Just wondering if you actually have periodontal disease caused by plaque buildup which traps bacteria beneath the gum surfaces and destroys the tissue and then attacks the underlying bone and so forth or are you just experiencing gum recession or a reduction in bone mass or bulk?

My periodontal disease was apparently misdiagnosed due to metal band braces resulting in some gingival (sp?) pockets that really were not due to any type of disease or bacteria or plaque but I did the flap surgery based on one drs recommendation. I was recently told by 2 other periodontists that I have no evidence of ever having peridontal disease - and that even when it is treated with flap surgery some evidence of it always remains and that its possible I instead had residual pockets caused by the braces and that instead of doing the more invasive flap surgery to treat such pockets a less invasive surgery should have been performed just to correct the pockets.
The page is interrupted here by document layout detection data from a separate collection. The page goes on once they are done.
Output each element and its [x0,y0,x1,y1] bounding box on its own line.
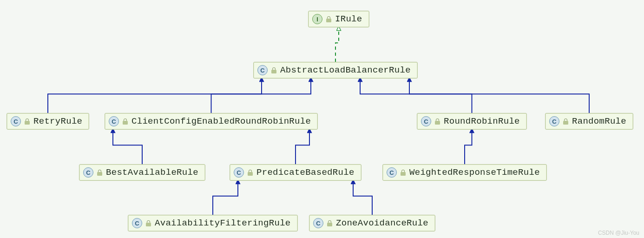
class-icon: C [83,167,93,178]
node-label: AbstractLoadBalancerRule [280,65,411,75]
node-label: BestAvailableRule [106,167,198,178]
edge-alb-to-irule [335,28,339,62]
lock-icon [271,67,276,73]
node-label: RandomRule [572,116,626,126]
node-pbr[interactable]: CPredicateBasedRule [230,164,361,181]
node-label: WeightedResponseTimeRule [409,167,540,178]
edge-random-to-alb [360,79,589,113]
node-label: PredicateBasedRule [256,167,355,178]
class-icon: C [11,116,21,126]
node-label: RetryRule [33,116,82,126]
node-label: ClientConfigEnabledRoundRobinRule [131,116,311,126]
node-random[interactable]: CRandomRule [545,113,633,130]
node-label: AvailabilityFilteringRule [155,218,291,228]
lock-icon [326,16,331,22]
lock-icon [97,170,102,176]
lock-icon [248,170,253,176]
node-retry[interactable]: CRetryRule [7,113,89,130]
edge-rrr-to-alb [409,79,472,113]
node-afr[interactable]: CAvailabilityFilteringRule [128,215,298,231]
edge-ccerr-to-alb [211,79,311,113]
watermark: CSDN @Jiu-You [598,230,639,236]
class-icon: C [132,218,142,228]
edge-wrtr-to-rrr [465,131,472,164]
lock-icon [123,119,128,125]
class-icon: C [109,116,119,126]
node-label: IRule [335,14,362,24]
lock-icon [563,119,568,125]
class-icon: C [257,65,268,75]
class-icon: C [313,218,323,228]
node-rrr[interactable]: CRoundRobinRule [417,113,527,130]
node-label: RoundRobinRule [444,116,520,126]
class-icon: C [234,167,244,178]
lock-icon [401,170,406,176]
lock-icon [435,119,440,125]
interface-icon: I [312,14,322,24]
edge-zar-to-pbr [353,182,372,215]
node-ccerr[interactable]: CClientConfigEnabledRoundRobinRule [105,113,318,130]
lock-icon [146,220,151,226]
node-wrtr[interactable]: CWeightedResponseTimeRule [382,164,547,181]
node-alb[interactable]: CAbstractLoadBalancerRule [253,62,418,79]
edge-afr-to-pbr [213,182,238,215]
node-zar[interactable]: CZoneAvoidanceRule [309,215,435,231]
lock-icon [25,119,30,125]
diagram-canvas: CSDN @Jiu-You IIRuleCAbstractLoadBalance… [0,0,644,238]
class-icon: C [387,167,397,178]
node-bar[interactable]: CBestAvailableRule [79,164,205,181]
edge-bar-to-ccerr [113,131,142,164]
class-icon: C [549,116,559,126]
class-icon: C [421,116,431,126]
edge-pbr-to-ccerr [296,131,309,164]
node-irule[interactable]: IIRule [308,11,369,27]
node-label: ZoneAvoidanceRule [336,218,428,228]
edge-retry-to-alb [48,79,262,113]
lock-icon [327,220,332,226]
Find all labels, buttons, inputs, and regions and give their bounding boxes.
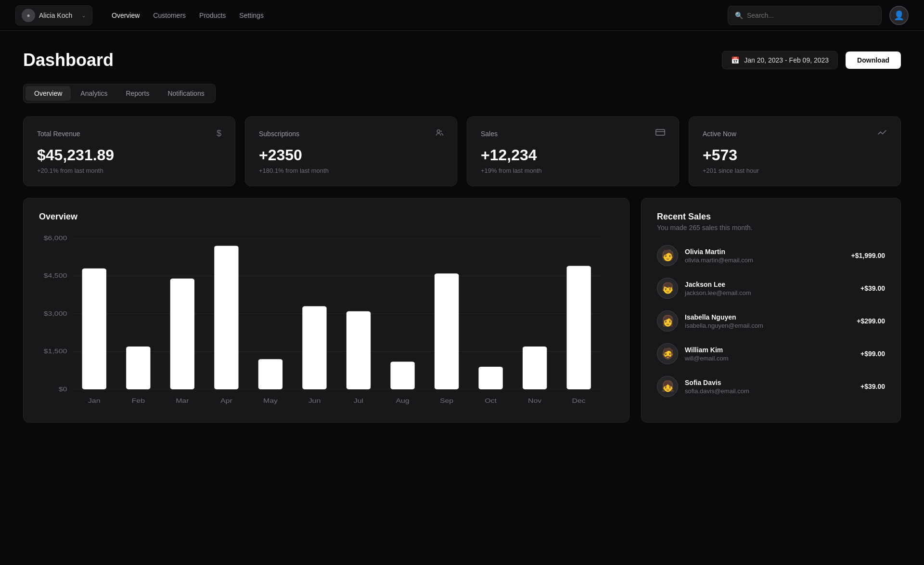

Also a poor bite can also cause gum recession - if that is really what you have going on - as can crowns and partials - so I would research further your suspicion of whether or not the fixed retainer is in some way causing this or even perhaps how your teeth now meet together. Its just a suggestion, but perhaps you should also get a 2nd and 3rd opinion regarding the diagnosis of "advanced periodontal disease".

Last edited by Thelma-Louise; 11-23-2009 at 07:16 PM.

Old 11-24-2009, 12:48 PM   #4
Dash ev
Join Date: Nov 2009
Location: United States
Posts: 2
Dash ev HB User
Re: Dental Cement & Gum Disease

@ riptoff - Thanks, I forgot about waterpics. It wouldn't have helped then. But it can certainly help now. When I said I had a fixed retainer installed what I meant to say was: All of the gum on the backside of my front teeth were completely and totally concealed in cement. While all of my bottom front teeth were cemented together. (in between each tooth) I've been told that the cement is supposed to only be on the tooth itself. Just like braces. I was a teenager back then.... It's not like you have fix retainers installed everyday. So I didn't know it was installed wrong.

@ Thelma-Louise - After reading that I decided it would be best to get another opinion. There are no oral surgeons available until after Thanksgiving break anyways. But yeah.... I had no idea if these appliances could cause pockets. Even without periodontal disease. I certainly appreciate the heads up.

Last edited by Dash ev; 11-24-2009 at 01:03 PM.